Schema Design Guide

Introduction

A well-designed schema is crucial for accurate data extraction. This guide covers best practices, patterns, and anti-patterns for creating schemas that get the best results from Documind.

Schema Structure Basics

Minimum Viable Schema

Start simple and iterate:

{
  "type": "object",
  "named_entities": {
    "field_name": {
      "type": "string",
      "description": "Clear description of what this field contains"
    }
  },
  "required": ["critical_field"]
}

Complete Schema Template

A production-ready schema with all recommended fields:

{
  "type": "object",
  "title": "Invoice Schema",
  "description": "Schema for extracting invoice data",
  "named_entities": {
    "invoice_number": {
      "type": "string",
      "description": "The unique invoice identifier (e.g., INV-2024-001)"
    },
    "invoice_date": {
      "type": "string",
      "description": "Invoice date in YYYY-MM-DD format"
    },
    "total_amount": {
      "type": "number",
      "description": "Total invoice amount in USD"
    }
  },
  "required": ["invoice_number", "invoice_date", "total_amount"]
}

Best Practices

1. Write Descriptive Field Names

❌ Bad
✅ Good

{
  "num": {"type": "string"},
  "amt": {"type": "number"},
  "dt": {"type": "string"}
}

{
  "invoice_number": {"type": "string"},
  "total_amount": {"type": "number"},
  "invoice_date": {"type": "string"}
}

Why: Descriptive names help the AI understand what to extract and make your code more maintainable.

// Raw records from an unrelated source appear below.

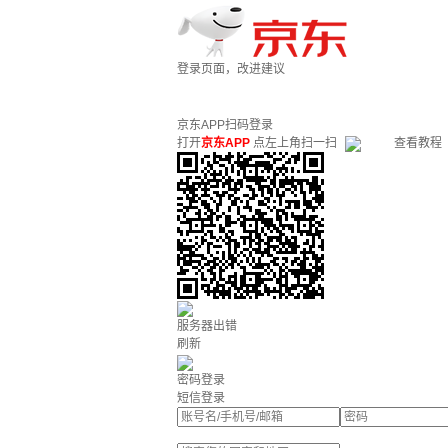
登录页面，改进建议
京东APP扫码登录
打开
京东APP
点左上角扫一扫
查看教程
服务器出错
刷新
密码登录
短信登录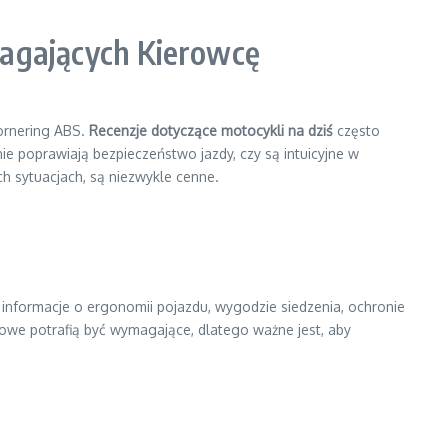
agających Kierowcę
cornering ABS.
Recenzje dotyczące motocykli na dziś
często
e poprawiają bezpieczeństwo jazdy, czy są intuicyjne w
ch sytuacjach, są niezwykle cenne.
informacje o ergonomii pojazdu, wygodzie siedzenia, ochronie
owe potrafią być wymagające, dlatego ważne jest, aby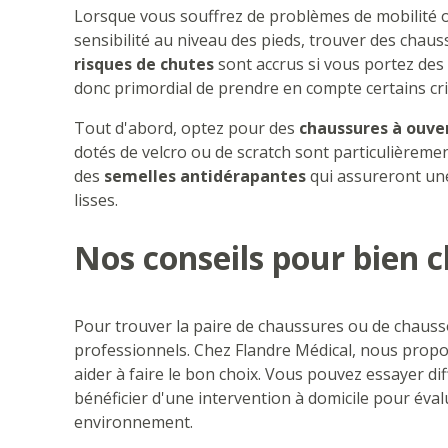
Lorsque vous souffrez de problèmes de mobilité 
sensibilité au niveau des pieds, trouver des chau
risques de chutes
sont accrus si vous portez des 
donc primordial de prendre en compte certains crit
Tout d'abord, optez pour des
chaussures à ouve
dotés de velcro ou de scratch sont particulièrement
des
semelles antidérapantes
qui assureront un
lisses.
Nos conseils pour bien c
Pour trouver la paire de chaussures ou de chausso
professionnels. Chez Flandre Médical, nous pro
aider à faire le bon choix. Vous pouvez essayer 
bénéficier d'une intervention à domicile pour éval
environnement.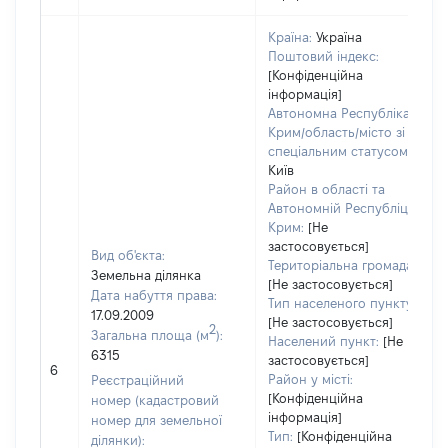
Країна:
Україна
Поштовий індекс:
[Конфіденційна
інформація]
Автономна Республіка
Крим/область/місто зі
спеціальним статусом:
Київ
Район в області та
Автономній Республіці
Крим:
[Не
застосовується]
Вид об'єкта:
Територіальна громада:
Земельна ділянка
[Не застосовується]
Дата набуття права:
Тип населеного пункту:
17.09.2009
[Не застосовується]
2
Загальна площа (м
):
Населений пункт:
[Не
6315
застосовується]
6
Район у місті:
Реєстраційний
[Конфіденційна
номер (кадастровий
інформація]
номер для земельної
Тип:
[Конфіденційна
ділянки):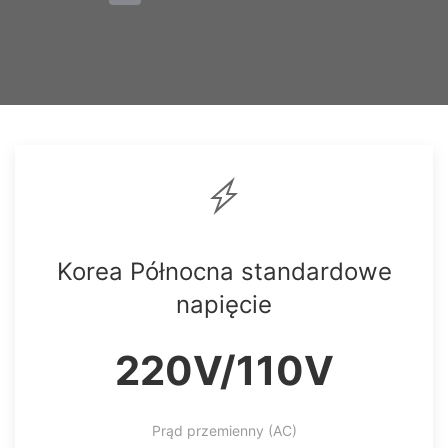
Korea Północna standardowe
napięcie
220V/110V
Prąd przemienny (AC)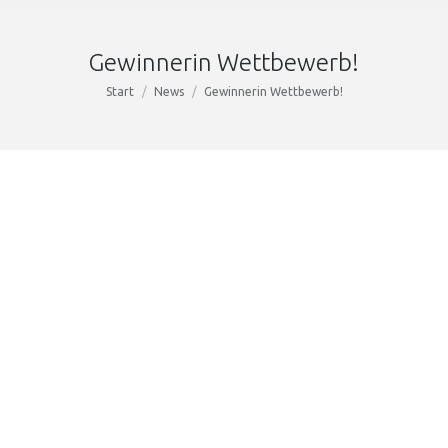
Gewinnerin Wettbewerb!
Sie befinden sich hier:
Start
News
Gewinnerin Wettbewerb!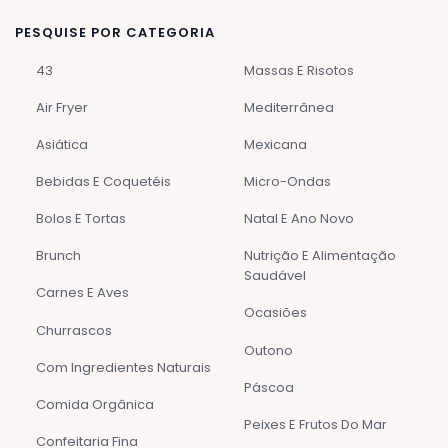
PESQUISE POR CATEGORIA
43
Massas E Risotos
Air Fryer
Mediterrânea
Asiática
Mexicana
Bebidas E Coquetéis
Micro-Ondas
Bolos E Tortas
Natal E Ano Novo
Brunch
Nutrição E Alimentação
Saudável
Carnes E Aves
Ocasiões
Churrascos
Outono
Com Ingredientes Naturais
Páscoa
Comida Orgânica
Peixes E Frutos Do Mar
Confeitaria Fina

2. Always Include Descriptions

❌ Bad
✅ Good

{
  "vendor_name": {
    "type": "string"
  }
}

{
  "vendor_name": {
    "type": "string",
    "description": "The name of the vendor or supplier who issued the invoice"
  }
}

Why: Descriptions provide crucial context that improves extraction accuracy, especially for ambiguous fields.

3. Use Specific Field Descriptions

❌ Vague
✅ Specific

{
  "date": {
    "type": "string",
    "description": "A date"
  }
}

{
  "invoice_date": {
    "type": "string",
    "description": "The date the invoice was issued, in MM/DD/YYYY format"
  }
}

Why: Specific descriptions reduce ambiguity when documents contain multiple dates.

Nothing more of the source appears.